Engenco Limited
- Company type: Public
- Traded as: ASX: EGN
- Industry: Industrial engineering
- Founded: 1989
- Founder: Michael Coote
- Headquarters: Perth, Australia
- Area served: Worldwide
- Key people: Dale Ephinstone (Chairman & majority shareholder) Vincent De Santis (Director & large minority shareholder) Kevin Pallas (Managing Director & CEO)
- Revenue: A$133.8 million (2015)
- Operating income: (A$30.1 million) (2015)
- Net income: (A$32.7 million) (2015)
- Total assets: A$89.6 million (2015)
- Total equity: A$44.9 million (2015)
- Number of employees: >500
- Divisions: Power & Propulsion Rail & Road
- Subsidiaries: CERT Convair Drivetrain Gemco Rail Greentrains Momentum
- Website: www.engenco.com.au

= Engenco =

Engenco Limited is an Australian engineering company with operations in Australia, Asia, Europe and America. It is listed on the Australian Stock Exchange.

==History==
Engenco was founded as Global Turbocharger Specialists Australia by Michael Coote in 1989 providing diesel engine spare parts. It was renamed GTSA Engineering and later Coote Industrial.

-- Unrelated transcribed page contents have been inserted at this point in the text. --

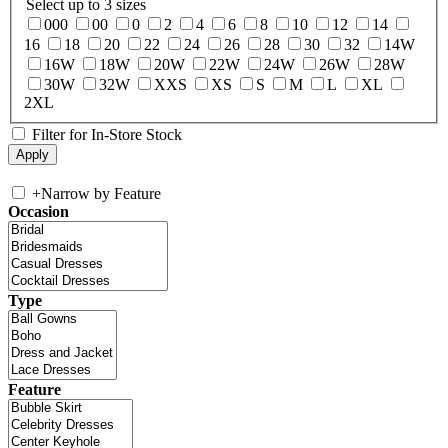
Select up to 3 sizes
000
00
0
2
4
6
8
10
12
14
16
18
20
22
24
26
28
30
32
14W
16W
18W
20W
22W
24W
26W
28W
30W
32W
XXS
XS
S
M
L
XL
2XL
Filter for In-Store Stock
+
Narrow by Feature
Occasion
Type
Feature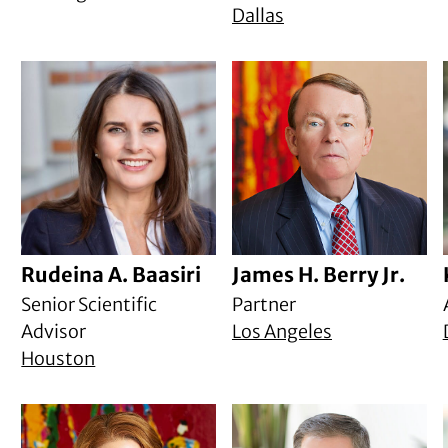
Dallas
Rudeina A. Baasiri
James H. Berry Jr.
Senior Scientific
Partner
Advisor
Los Angeles
Houston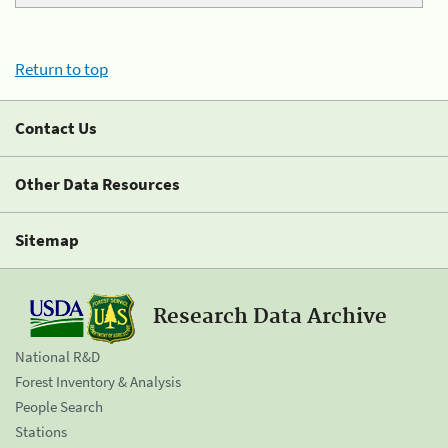
Return to top
Contact Us
Other Data Resources
Sitemap
Research Data Archive
National R&D
Forest Inventory & Analysis
People Search
Stations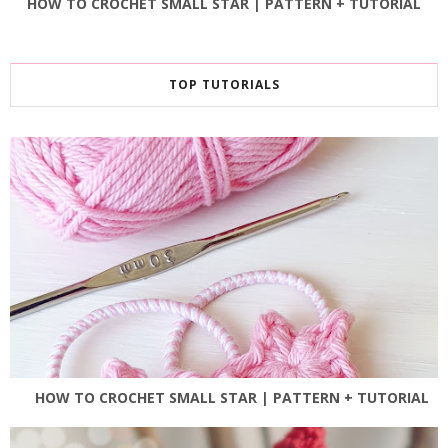
HOW TO CROCHET SMALL STAR | PATTERN + TUTORIAL
TOP TUTORIALS
HOW TO CROCHET SMALL STAR | PATTERN + TUTORIAL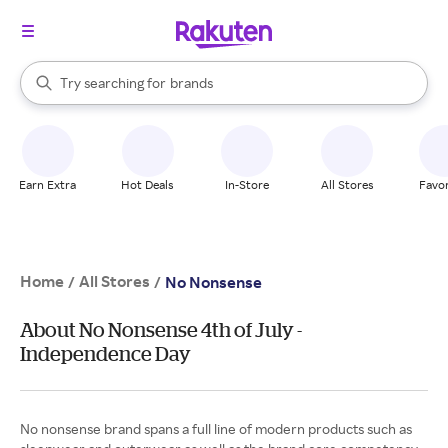
stores
When autocomplete results are available, use the up and down arrow k
Try searching for
brands
Search Rakuten
groceries
stores
Earn Extra
Hot Deals
In-Store
All Stores
Favor
Home
All Stores
/
/
No Nonsense
About No Nonsense 4th of July -
Independence Day
No nonsense brand spans a full line of modern products such as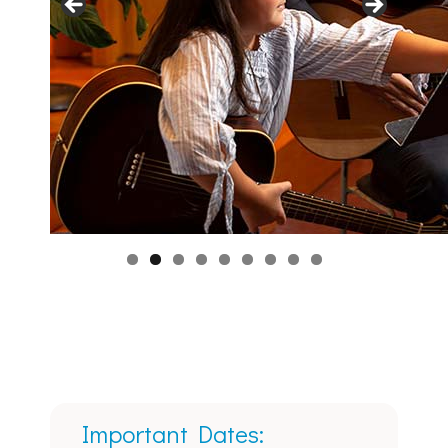
Important Dates: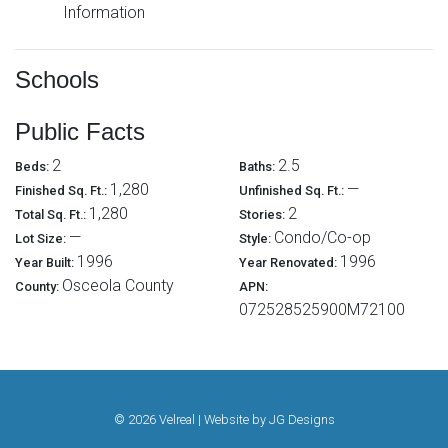
Information
Schools
Public Facts
2
2.5
Beds:
Baths:
1,280
—
Finished Sq. Ft.:
Unfinished Sq. Ft.:
1,280
2
Total Sq. Ft.:
Stories:
—
Condo/Co-op
Lot Size:
Style:
1996
1996
Year Built:
Year Renovated:
Osceola County
County:
APN:
072528525900M72100
© 2026 Velreal | Website by
JG Designs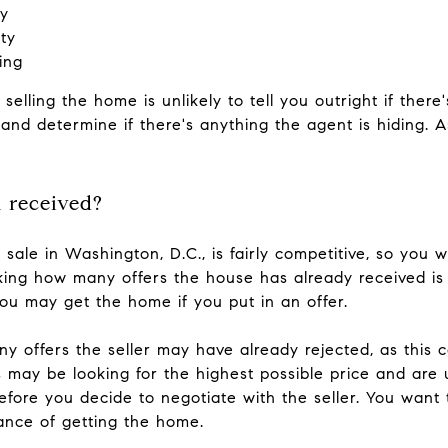
sy
ty
ing
 selling the home is unlikely to tell you outright if there
ly and determine if there's anything the agent is hiding. 
 received?
 sale in Washington, D.C., is fairly competitive, so you wi
sking how many offers the house has already received is
you may get the home if you put in an offer.
ny offers the seller may have already rejected, as this 
may be looking for the highest possible price and are unw
before you decide to negotiate with the seller. You wa
hance of getting the home.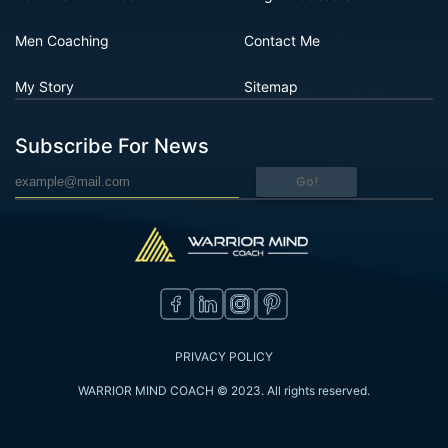
Men Coaching
Contact Me
My Story
Sitemap
Subscribe For News
Go!
PRIVACY POLICY
WARRIOR MIND COACH © 2023. All rights reserved.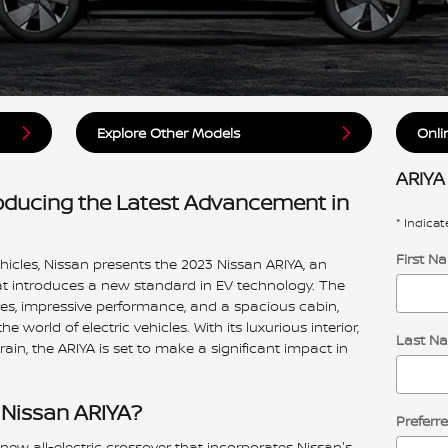
Explore Other Models
Onli
ARIYA
roducing the Latest Advancement in
* Indicat
First N
ehicles, Nissan presents the 2023 Nissan ARIYA, an
hat introduces a new standard in EV technology. The
es, impressive performance, and a spacious cabin,
 world of electric vehicles. With its luxurious interior,
Last N
ain, the ARIYA is set to make a significant impact in
 Nissan ARIYA?
Preferr
 new all-electric crossover that incorporates Nissan's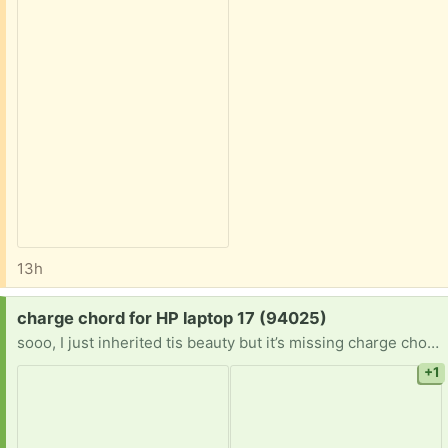
13h
Request:
charge chord for HP laptop 17 (94025)
sooo, I just inherited tis beauty but it’s missing charge chord. anyone have a spare sitting around unused?! hp laptop 17-cn0042ds 17.3" standard 45W or 65W smart AC adapter 4.5mm blue-tip barrel connector (19.5V, 2.31A or 3.33A output)
+1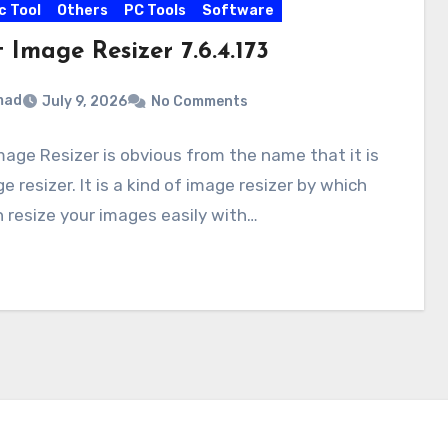
c Tool
Others
PC Tools
Software
 Image Resizer 7.6.4.173
mad
July 9, 2026
No Comments
mage Resizer is obvious from the name that it is
e resizer. It is a kind of image resizer by which
 resize your images easily with…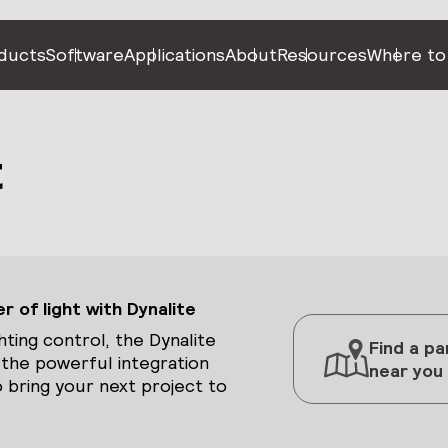
ducts
Software
Applications
About
Resources
Where to
t
 of light with Dynalite
hting control, the Dynalite
Find a pa
 the powerful integration
near you
 bring your next project to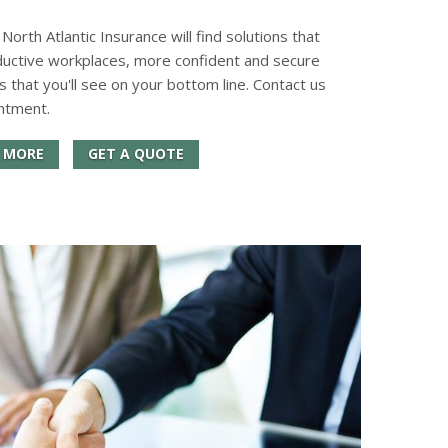
orth Atlantic Insurance will find solutions that
ductive workplaces, more confident and secure
s that you'll see on your bottom line. Contact us
ntment.
 MORE
GET A QUOTE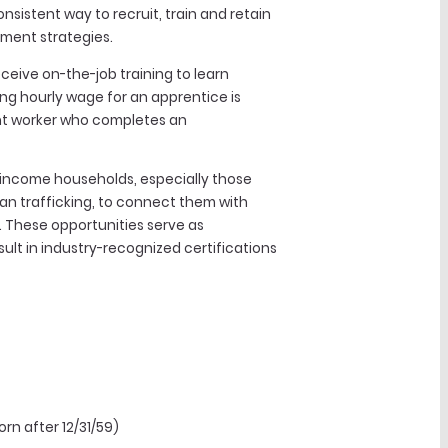
sistent way to recruit, train and retain
pment strategies.
ceive on-the-job training to learn
ing hourly wage for an apprentice is
ient worker who completes an
-income households, especially those
an trafficking, to connect them with
. These opportunities serve as
ult in industry-recognized certifications
rn after 12/31/59)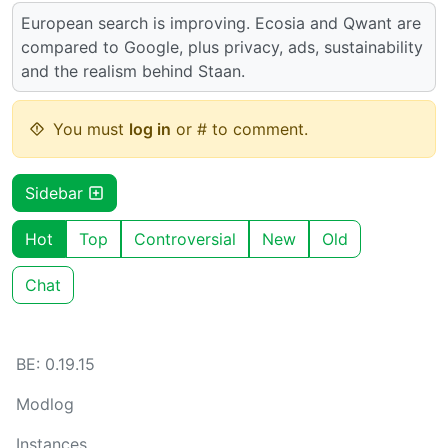
European search is improving. Ecosia and Qwant are
compared to Google, plus privacy, ads, sustainability
and the realism behind Staan.
You must
log in
or # to comment.
Sidebar
Hot
Top
Controversial
New
Old
Chat
BE: 0.19.15
Modlog
Instances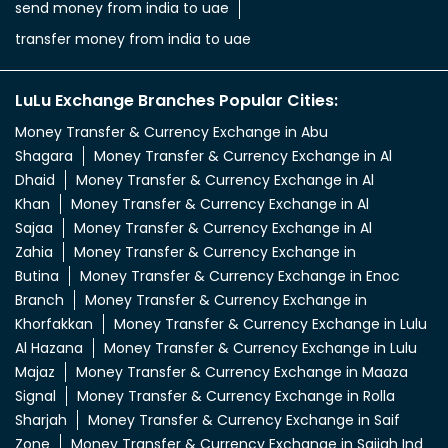
send money from india to uae
transfer money from india to uae
LuLu Exchange Branches Popular Cities:
Money Transfer & Currency Exchange in Abu
Shagara
Money Transfer & Currency Exchange in Al
Dhaid
Money Transfer & Currency Exchange in Al
Khan
Money Transfer & Currency Exchange in Al
Sajaa
Money Transfer & Currency Exchange in Al
Zahia
Money Transfer & Currency Exchange in
Butina
Money Transfer & Currency Exchange in Enoc
Branch
Money Transfer & Currency Exchange in
Khorfakkan
Money Transfer & Currency Exchange in Lulu
Al Hazana
Money Transfer & Currency Exchange in Lulu
Majaz
Money Transfer & Currency Exchange in Maaza
Signal
Money Transfer & Currency Exchange in Rolla
Sharjah
Money Transfer & Currency Exchange in Saif
Zone
Money Transfer & Currency Exchange in Sajjah Ind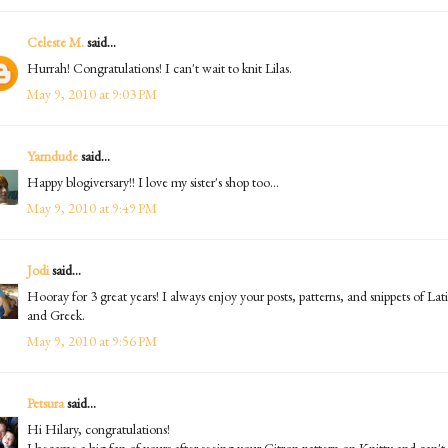
Celeste M.
said...
Hurrah! Congratulations! I can't wait to knit Lilas.
May 9, 2010 at 9:03 PM
Yarndude
said...
Happy blogiversary!! I love my sister's shop too...
May 9, 2010 at 9:49 PM
Jodi
said...
Hooray for 3 great years! I always enjoy your posts, patterns, and snippets of Lat
and Greek.
May 9, 2010 at 9:56 PM
Petsura
said...
Hi Hilary, congratulations!
I became a big fan of yours after seeing your Citron pattern on Knitty and can't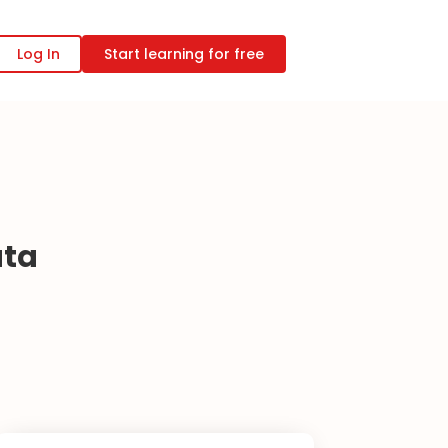
Log In
Start learning for free
ata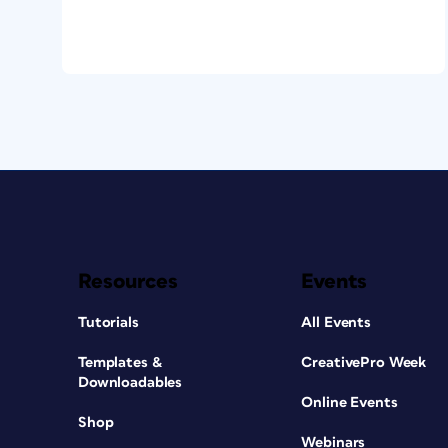
Resources
Events
Tutorials
All Events
Templates &
CreativePro Week
Downloadables
Online Events
Shop
Webinars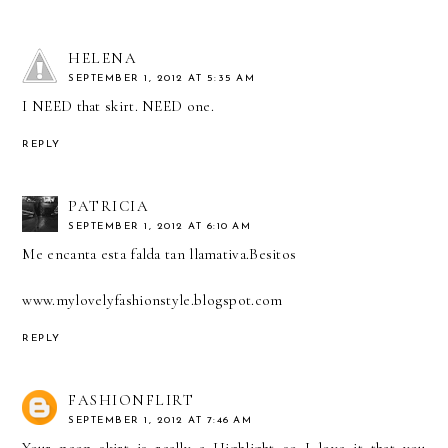
HELENA
SEPTEMBER 1, 2012 AT 5:35 AM
I NEED that skirt. NEED one.
REPLY
PATRICIA
SEPTEMBER 1, 2012 AT 6:10 AM
Me encanta esta falda tan llamativa.Besitos
www.mylovelyfashionstyle.blogspot.com
REPLY
FASHIONFLIRT
SEPTEMBER 1, 2012 AT 7:46 AM
Your neon skirt is really a Highlight so I love it that you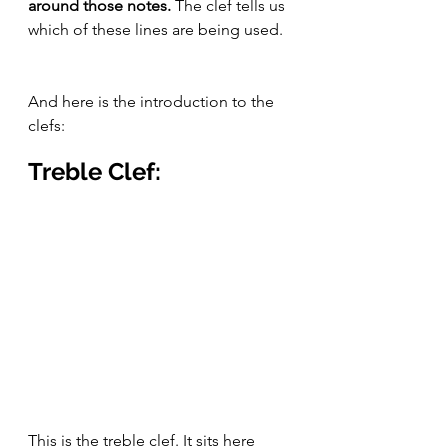
around those notes. 
The clef tells us 
which of these lines are being used.
And here is the introduction to the 
clefs:
Treble Clef:
This is the treble clef. It sits here 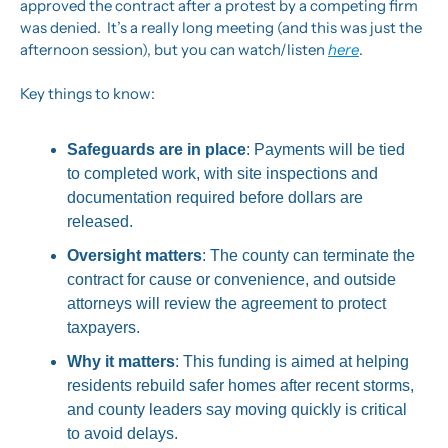
approved the contract after a protest by a competing firm 
was denied.  It’s a really long meeting (and this was just the 
afternoon session), but you can watch/listen 
here
.
Key things to know:
Safeguards are in place
: Payments will be tied 
to completed work, with site inspections and 
documentation required before dollars are 
released.
Oversight matters
: The county can terminate the 
contract for cause or convenience, and outside 
attorneys will review the agreement to protect 
taxpayers.
Why it matters
: This funding is aimed at helping 
residents rebuild safer homes after recent storms, 
and county leaders say moving quickly is critical 
to avoid delays.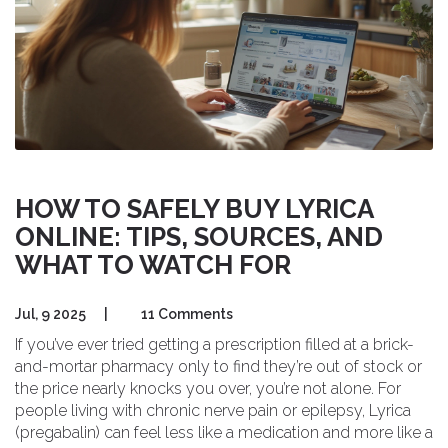
HOW TO SAFELY BUY LYRICA
ONLINE: TIPS, SOURCES, AND
WHAT TO WATCH FOR
Jul, 9 2025
|
11 Comments
If you’ve ever tried getting a prescription filled at a brick-
and-mortar pharmacy only to find they’re out of stock or
the price nearly knocks you over, you’re not alone. For
people living with chronic nerve pain or epilepsy, Lyrica
(pregabalin) can feel less like a medication and more like a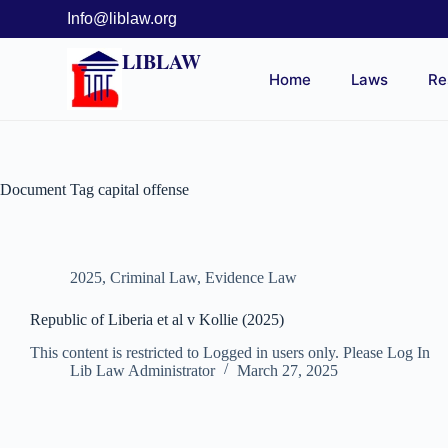
Info@liblaw.org
LIBLAW
Home
Laws
Re
Document Tag
capital offense
2025
,
Criminal Law
,
Evidence Law
Republic of Liberia et al v Kollie (2025)
This content is restricted to Logged in users only. Please Log In
Lib Law Administrator
March 27, 2025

In December 2006 Coote Industrial was listed on the Australian Stock Exchange. In November 2010 Coote Industrial was renamed Engenco.

==Subsidiaries==
As at June 2015 its subsidiaries were:
- Centre for Excellence in Rail Training (CERT)
- Convair Engineering (Convair)
- Drivetrain Power and Propulsion (Drivetrain)
- Gemco Rail
- Greentrains
- Momentum

Previous subsidiaries include:
- South Spur Rail Services
- Southern & Silverton Rail

==Takeover offer==
In December 2012 chairman Dale Elphinstone, who was the largest shareholder with a 37.6% stake, made a takeover offer for all the shares in the company. The takeover offer was unsuccessful with Elphinstone only having taken his shareholding up to 65.1% when the offer closed.